Votre patrimoine personnel est le premier fusible de votre entreprise
Pourquoi la plupart des dirigeants pensent être protégés alors qu'ils engagent leurs biens propres chaque jour.
Imaginez la situation suivante. Après deux années de croissance soutenue, votre scale-up doit faire face à une restructuration imprévue. Quelques mois plus tard, un groupe d'actionnaires minoritaires dépose une plainte, non pas contre la société, mais contre vous, personnellement. Ils estiment que vos décisions stratégiques ont délibérément dévalué leurs parts. À cet instant, vous vous tournez naturellement vers le contrat d'assurance de votre entreprise, celui qui couvre votre responsabilité si un client vous reproche une erreur dans votre prestation. C'est ici que le piège se referme. Ce contrat protège le bilan de votre société, mais il ne fera rien pour payer vos frais d'avocats ni pour protéger votre compte bancaire personnel ou votre résidence principale.

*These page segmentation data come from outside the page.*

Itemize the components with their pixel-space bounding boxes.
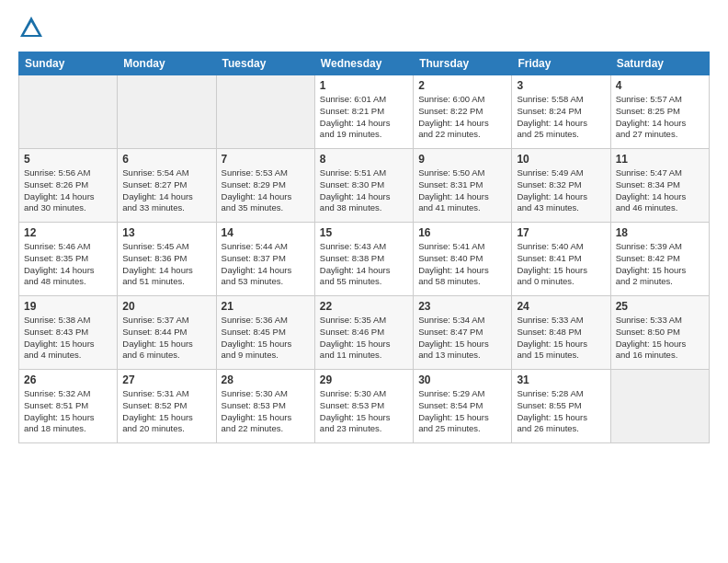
calendar-cell: 21Sunrise: 5:36 AM Sunset: 8:45 PM Dayli… — [216, 296, 314, 370]
calendar-cell: 12Sunrise: 5:46 AM Sunset: 8:35 PM Dayli… — [19, 223, 118, 296]
logo-icon — [18, 15, 44, 40]
day-number: 8 — [320, 153, 408, 166]
day-number: 1 — [320, 79, 408, 92]
day-number: 20 — [122, 300, 210, 313]
calendar-cell: 2Sunrise: 6:00 AM Sunset: 8:22 PM Daylig… — [414, 75, 512, 149]
day-number: 2 — [418, 79, 506, 92]
day-number: 10 — [517, 153, 605, 166]
day-info: Sunrise: 5:47 AM Sunset: 8:34 PM Dayligh… — [616, 167, 704, 214]
day-number: 24 — [517, 300, 605, 313]
day-info: Sunrise: 5:44 AM Sunset: 8:37 PM Dayligh… — [222, 241, 310, 288]
calendar-cell: 31Sunrise: 5:28 AM Sunset: 8:55 PM Dayli… — [512, 370, 610, 443]
day-number: 26 — [24, 373, 112, 386]
day-info: Sunrise: 5:35 AM Sunset: 8:46 PM Dayligh… — [320, 315, 408, 362]
calendar-cell: 9Sunrise: 5:50 AM Sunset: 8:31 PM Daylig… — [414, 149, 512, 223]
day-number: 22 — [320, 300, 408, 313]
day-info: Sunrise: 5:54 AM Sunset: 8:27 PM Dayligh… — [122, 167, 210, 214]
day-number: 18 — [616, 226, 704, 239]
day-number: 27 — [122, 373, 210, 386]
day-info: Sunrise: 5:36 AM Sunset: 8:45 PM Dayligh… — [222, 315, 310, 362]
day-number: 7 — [222, 153, 310, 166]
day-info: Sunrise: 5:31 AM Sunset: 8:52 PM Dayligh… — [122, 388, 210, 435]
calendar-cell: 10Sunrise: 5:49 AM Sunset: 8:32 PM Dayli… — [512, 149, 610, 223]
day-number: 25 — [616, 300, 704, 313]
day-info: Sunrise: 5:33 AM Sunset: 8:48 PM Dayligh… — [517, 315, 605, 362]
calendar-cell: 22Sunrise: 5:35 AM Sunset: 8:46 PM Dayli… — [314, 296, 413, 370]
day-info: Sunrise: 5:51 AM Sunset: 8:30 PM Dayligh… — [320, 167, 408, 214]
calendar-cell: 28Sunrise: 5:30 AM Sunset: 8:53 PM Dayli… — [216, 370, 314, 443]
week-row: 5Sunrise: 5:56 AM Sunset: 8:26 PM Daylig… — [19, 149, 710, 223]
day-info: Sunrise: 5:56 AM Sunset: 8:26 PM Dayligh… — [24, 167, 112, 214]
day-number: 4 — [616, 79, 704, 92]
calendar-cell: 23Sunrise: 5:34 AM Sunset: 8:47 PM Dayli… — [414, 296, 512, 370]
logo — [18, 15, 48, 40]
calendar-cell: 6Sunrise: 5:54 AM Sunset: 8:27 PM Daylig… — [118, 149, 216, 223]
day-header-tuesday: Tuesday — [216, 52, 314, 75]
day-number: 30 — [418, 373, 506, 386]
day-number: 15 — [320, 226, 408, 239]
calendar-cell: 8Sunrise: 5:51 AM Sunset: 8:30 PM Daylig… — [314, 149, 413, 223]
day-number: 23 — [418, 300, 506, 313]
day-info: Sunrise: 5:39 AM Sunset: 8:42 PM Dayligh… — [616, 241, 704, 288]
day-number: 9 — [418, 153, 506, 166]
day-info: Sunrise: 5:30 AM Sunset: 8:53 PM Dayligh… — [222, 388, 310, 435]
day-info: Sunrise: 5:30 AM Sunset: 8:53 PM Dayligh… — [320, 388, 408, 435]
calendar-cell — [118, 75, 216, 149]
day-header-sunday: Sunday — [19, 52, 118, 75]
day-number: 14 — [222, 226, 310, 239]
day-info: Sunrise: 5:49 AM Sunset: 8:32 PM Dayligh… — [517, 167, 605, 214]
day-info: Sunrise: 5:53 AM Sunset: 8:29 PM Dayligh… — [222, 167, 310, 214]
calendar-cell: 24Sunrise: 5:33 AM Sunset: 8:48 PM Dayli… — [512, 296, 610, 370]
calendar-cell: 27Sunrise: 5:31 AM Sunset: 8:52 PM Dayli… — [118, 370, 216, 443]
calendar-cell: 15Sunrise: 5:43 AM Sunset: 8:38 PM Dayli… — [314, 223, 413, 296]
day-info: Sunrise: 5:28 AM Sunset: 8:55 PM Dayligh… — [517, 388, 605, 435]
day-number: 29 — [320, 373, 408, 386]
calendar-cell: 29Sunrise: 5:30 AM Sunset: 8:53 PM Dayli… — [314, 370, 413, 443]
calendar-cell: 26Sunrise: 5:32 AM Sunset: 8:51 PM Dayli… — [19, 370, 118, 443]
day-info: Sunrise: 5:32 AM Sunset: 8:51 PM Dayligh… — [24, 388, 112, 435]
day-number: 28 — [222, 373, 310, 386]
day-info: Sunrise: 5:43 AM Sunset: 8:38 PM Dayligh… — [320, 241, 408, 288]
day-info: Sunrise: 6:00 AM Sunset: 8:22 PM Dayligh… — [418, 94, 506, 141]
day-header-saturday: Saturday — [610, 52, 709, 75]
calendar-cell — [610, 370, 709, 443]
week-row: 1Sunrise: 6:01 AM Sunset: 8:21 PM Daylig… — [19, 75, 710, 149]
header-row: SundayMondayTuesdayWednesdayThursdayFrid… — [19, 52, 710, 75]
day-number: 12 — [24, 226, 112, 239]
day-number: 5 — [24, 153, 112, 166]
week-row: 12Sunrise: 5:46 AM Sunset: 8:35 PM Dayli… — [19, 223, 710, 296]
calendar-cell: 14Sunrise: 5:44 AM Sunset: 8:37 PM Dayli… — [216, 223, 314, 296]
calendar-cell: 5Sunrise: 5:56 AM Sunset: 8:26 PM Daylig… — [19, 149, 118, 223]
calendar-cell: 19Sunrise: 5:38 AM Sunset: 8:43 PM Dayli… — [19, 296, 118, 370]
day-header-monday: Monday — [118, 52, 216, 75]
day-info: Sunrise: 5:40 AM Sunset: 8:41 PM Dayligh… — [517, 241, 605, 288]
calendar-cell: 17Sunrise: 5:40 AM Sunset: 8:41 PM Dayli… — [512, 223, 610, 296]
day-number: 21 — [222, 300, 310, 313]
calendar-cell: 7Sunrise: 5:53 AM Sunset: 8:29 PM Daylig… — [216, 149, 314, 223]
week-row: 26Sunrise: 5:32 AM Sunset: 8:51 PM Dayli… — [19, 370, 710, 443]
day-number: 11 — [616, 153, 704, 166]
page-header — [18, 15, 710, 40]
calendar-cell: 3Sunrise: 5:58 AM Sunset: 8:24 PM Daylig… — [512, 75, 610, 149]
day-info: Sunrise: 5:50 AM Sunset: 8:31 PM Dayligh… — [418, 167, 506, 214]
day-number: 31 — [517, 373, 605, 386]
day-number: 13 — [122, 226, 210, 239]
day-header-thursday: Thursday — [414, 52, 512, 75]
calendar-cell — [19, 75, 118, 149]
calendar-cell: 18Sunrise: 5:39 AM Sunset: 8:42 PM Dayli… — [610, 223, 709, 296]
day-header-friday: Friday — [512, 52, 610, 75]
day-number: 6 — [122, 153, 210, 166]
day-number: 17 — [517, 226, 605, 239]
day-info: Sunrise: 5:46 AM Sunset: 8:35 PM Dayligh… — [24, 241, 112, 288]
day-info: Sunrise: 5:37 AM Sunset: 8:44 PM Dayligh… — [122, 315, 210, 362]
day-info: Sunrise: 5:41 AM Sunset: 8:40 PM Dayligh… — [418, 241, 506, 288]
calendar-table: SundayMondayTuesdayWednesdayThursdayFrid… — [18, 52, 710, 443]
calendar-cell: 1Sunrise: 6:01 AM Sunset: 8:21 PM Daylig… — [314, 75, 413, 149]
day-header-wednesday: Wednesday — [314, 52, 413, 75]
calendar-cell: 4Sunrise: 5:57 AM Sunset: 8:25 PM Daylig… — [610, 75, 709, 149]
day-info: Sunrise: 5:57 AM Sunset: 8:25 PM Dayligh… — [616, 94, 704, 141]
calendar-cell: 13Sunrise: 5:45 AM Sunset: 8:36 PM Dayli… — [118, 223, 216, 296]
week-row: 19Sunrise: 5:38 AM Sunset: 8:43 PM Dayli… — [19, 296, 710, 370]
day-info: Sunrise: 5:38 AM Sunset: 8:43 PM Dayligh… — [24, 315, 112, 362]
calendar-cell: 30Sunrise: 5:29 AM Sunset: 8:54 PM Dayli… — [414, 370, 512, 443]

Cette scène n'est pas une hypothèse d'école pour les juristes. Elle représente la réalité quotidienne des dirigeants en France. Dans l'écosystème des entreprises en forte croissance, on passe beaucoup de temps à assurer les bureaux, le matériel informatique ou les données clients. Pourtant, celui qui prend les décisions, le dirigeant, reste souvent le point le plus exposé et le moins bien couvert de toute la structure.
Le malentendu de l'assurance : la société n'est pas vous
La confusion la plus fréquente chez les directeurs financiers et les directeurs généraux repose sur une méconnaissance de la séparation des responsabilités. En droit français, il existe une frontière étanche entre la faute commise par l'entreprise et la faute de gestion imputable au dirigeant. Lorsque votre entreprise cause un dommage à un tiers dans le cadre de son activité, c'est l'assurance de responsabilité civile professionnelle qui intervient. Elle est là pour indemniser la victime et protéger la trésorerie de la société.

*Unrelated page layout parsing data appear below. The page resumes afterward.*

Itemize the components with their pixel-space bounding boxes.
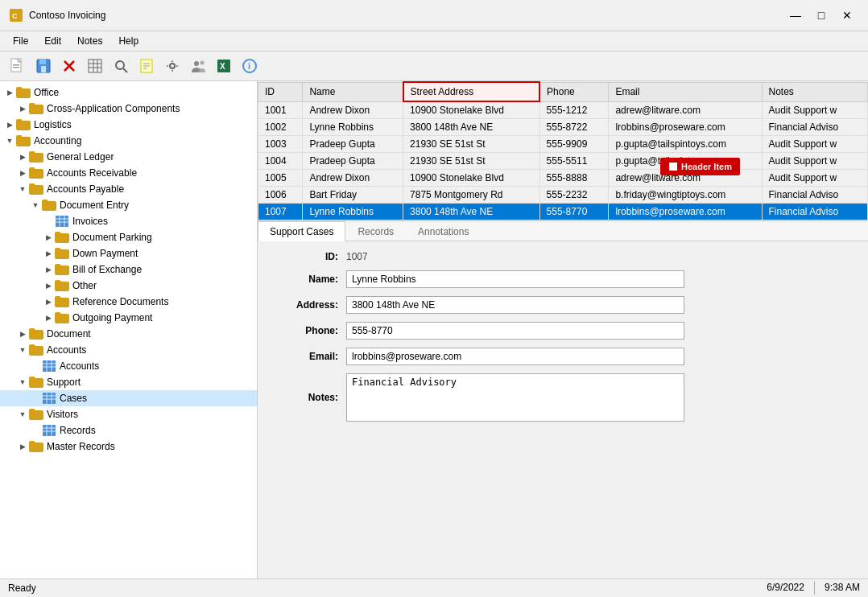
info-button[interactable]: i bbox=[238, 55, 261, 77]
sidebar-item-document-parking[interactable]: ▶Document Parking bbox=[0, 229, 257, 245]
tab-annotations[interactable]: Annotations bbox=[406, 221, 481, 241]
tree-item-label: Office bbox=[34, 87, 59, 98]
svg-text:C: C bbox=[12, 12, 18, 20]
menu-file[interactable]: File bbox=[6, 33, 35, 49]
table-row[interactable]: 1002Lynne Robbins3800 148th Ave NE555-87… bbox=[258, 119, 868, 136]
sidebar-item-general-ledger[interactable]: ▶General Ledger bbox=[0, 149, 257, 165]
tree-toggle-icon: ▶ bbox=[3, 118, 16, 131]
tree-item-label: Cases bbox=[60, 393, 87, 404]
menu-edit[interactable]: Edit bbox=[38, 33, 68, 49]
notes-textarea[interactable] bbox=[346, 373, 684, 422]
maximize-button[interactable]: □ bbox=[810, 6, 833, 24]
sidebar-item-visitors[interactable]: ▼Visitors bbox=[0, 406, 257, 422]
sidebar-item-other[interactable]: ▶Other bbox=[0, 278, 257, 294]
tab-support-cases[interactable]: Support Cases bbox=[258, 221, 345, 241]
status-separator bbox=[814, 582, 815, 595]
table-icon bbox=[42, 424, 56, 437]
close-button[interactable]: ✕ bbox=[836, 6, 858, 24]
table-button[interactable] bbox=[84, 55, 106, 77]
table-row[interactable]: 1006Bart Friday7875 Montgomery Rd555-223… bbox=[258, 187, 868, 204]
sidebar-item-accounting[interactable]: ▼Accounting bbox=[0, 133, 257, 149]
sidebar-item-records[interactable]: Records bbox=[0, 422, 257, 438]
tree-item-label: Records bbox=[60, 425, 96, 436]
sidebar-item-accounts-receivable[interactable]: ▶Accounts Receivable bbox=[0, 165, 257, 181]
name-input[interactable] bbox=[346, 270, 684, 288]
folder-icon bbox=[16, 118, 31, 131]
menu-notes[interactable]: Notes bbox=[71, 33, 109, 49]
tree-toggle-icon bbox=[29, 424, 42, 437]
excel-button[interactable]: X bbox=[213, 55, 235, 77]
table-cell: b.friday@wingtiptoys.com bbox=[609, 187, 762, 204]
table-cell: Lynne Robbins bbox=[303, 204, 403, 220]
sidebar-item-outgoing-payment[interactable]: ▶Outgoing Payment bbox=[0, 310, 257, 326]
phone-input[interactable] bbox=[346, 322, 684, 340]
table-row[interactable]: 1003Pradeep Gupta21930 SE 51st St555-990… bbox=[258, 136, 868, 153]
folder-icon bbox=[55, 311, 69, 324]
sidebar-item-support[interactable]: ▼Support bbox=[0, 374, 257, 390]
table-cell: 21930 SE 51st St bbox=[403, 136, 540, 153]
minimize-button[interactable]: — bbox=[784, 6, 807, 24]
svg-text:X: X bbox=[220, 62, 225, 71]
svg-point-21 bbox=[170, 64, 175, 68]
grid-header-name[interactable]: Name bbox=[303, 82, 403, 101]
sidebar-item-document[interactable]: ▶Document bbox=[0, 326, 257, 342]
menu-help[interactable]: Help bbox=[112, 33, 145, 49]
grid-header-phone[interactable]: Phone bbox=[539, 82, 609, 101]
sidebar-item-invoices[interactable]: Invoices bbox=[0, 213, 257, 229]
table-cell: 555-8770 bbox=[539, 204, 609, 220]
users-button[interactable] bbox=[187, 55, 209, 77]
sidebar-item-accounts-payable[interactable]: ▼Accounts Payable bbox=[0, 181, 257, 197]
table-row[interactable]: 1005Andrew Dixon10900 Stonelake Blvd555-… bbox=[258, 170, 868, 187]
sidebar-item-cross-app[interactable]: ▶Cross-Application Components bbox=[0, 101, 257, 117]
sidebar-item-reference-documents[interactable]: ▶Reference Documents bbox=[0, 294, 257, 310]
sidebar-item-accounts[interactable]: ▼Accounts bbox=[0, 342, 257, 358]
tree-item-label: Accounts Payable bbox=[47, 183, 124, 195]
tab-records[interactable]: Records bbox=[345, 221, 406, 241]
menu-bar: File Edit Notes Help bbox=[0, 31, 868, 51]
tabs-bar: Support CasesRecordsAnnotations bbox=[258, 221, 868, 241]
svg-line-16 bbox=[123, 68, 127, 72]
table-cell: 3800 148th Ave NE bbox=[403, 204, 540, 220]
table-cell: 1001 bbox=[258, 101, 303, 119]
table-row[interactable]: 1001Andrew Dixon10900 Stonelake Blvd555-… bbox=[258, 101, 868, 119]
save-button[interactable] bbox=[32, 55, 55, 77]
grid-header-notes[interactable]: Notes bbox=[762, 82, 868, 101]
sidebar-item-office[interactable]: ▶Office bbox=[0, 84, 257, 101]
tree-toggle-icon: ▶ bbox=[16, 102, 29, 115]
delete-button[interactable] bbox=[58, 55, 81, 77]
settings-button[interactable] bbox=[161, 55, 184, 77]
sidebar-item-logistics[interactable]: ▶Logistics bbox=[0, 117, 257, 133]
grid-header-id[interactable]: ID bbox=[258, 82, 303, 101]
sidebar-item-accounts-table[interactable]: Accounts bbox=[0, 358, 257, 374]
sidebar-item-bill-of-exchange[interactable]: ▶Bill of Exchange bbox=[0, 261, 257, 278]
grid-scroll[interactable]: IDNameStreet AddressPhoneEmailNotes1001A… bbox=[258, 81, 868, 220]
table-row[interactable]: 1004Pradeep Gupta21930 SE 51st St555-551… bbox=[258, 153, 868, 170]
status-text: Ready bbox=[8, 583, 36, 594]
sidebar-item-document-entry[interactable]: ▼Document Entry bbox=[0, 197, 257, 213]
note-button[interactable] bbox=[135, 55, 158, 77]
address-input[interactable] bbox=[346, 296, 684, 314]
sidebar-item-cases[interactable]: Cases bbox=[0, 390, 257, 406]
table-cell: 555-8722 bbox=[539, 119, 609, 136]
folder-icon bbox=[29, 327, 43, 340]
table-cell: Pradeep Gupta bbox=[303, 136, 403, 153]
email-input[interactable] bbox=[346, 348, 684, 365]
sidebar-item-master-records[interactable]: ▶Master Records bbox=[0, 438, 257, 455]
sidebar-item-down-payment[interactable]: ▶Down Payment bbox=[0, 245, 257, 261]
badge-icon bbox=[668, 162, 678, 171]
status-bar: Ready 6/9/2022 9:38 AM bbox=[0, 578, 868, 597]
grid-header-email[interactable]: Email bbox=[609, 82, 762, 101]
folder-icon bbox=[55, 231, 69, 244]
tree-toggle-icon: ▼ bbox=[29, 199, 42, 212]
table-row[interactable]: 1007Lynne Robbins3800 148th Ave NE555-87… bbox=[258, 204, 868, 220]
folder-icon bbox=[29, 440, 43, 453]
tree-toggle-icon: ▼ bbox=[16, 183, 29, 196]
tree-toggle-icon: ▼ bbox=[3, 134, 16, 147]
tree-item-label: Accounts bbox=[60, 360, 99, 372]
grid-header-street-address[interactable]: Street Address bbox=[403, 82, 540, 101]
tree-toggle-icon: ▶ bbox=[42, 263, 55, 276]
svg-rect-4 bbox=[13, 67, 19, 68]
svg-point-15 bbox=[116, 61, 124, 69]
search-button[interactable] bbox=[110, 55, 132, 77]
new-button[interactable] bbox=[6, 55, 29, 77]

En revanche, dès lors qu'un salarié, un actionnaire, un fournisseur ou même l'administration estime que vous avez commis une erreur de gestion, une violation des statuts ou une infraction aux dispositions légales, c'est votre propre responsabilité qui est engagée. Dans ce cas, la justice ne cherche pas à savoir si l'entreprise peut payer, elle regarde si vous, en tant qu'individu, avez failli à votre mission. Le paradoxe est frappant : le salarié est protégé par le droit du travail, l'entreprise est protégée par ses polices d'assurance, mais le dirigeant se retrouve souvent seul face à ses juges, avec son patrimoine personnel comme unique garantie.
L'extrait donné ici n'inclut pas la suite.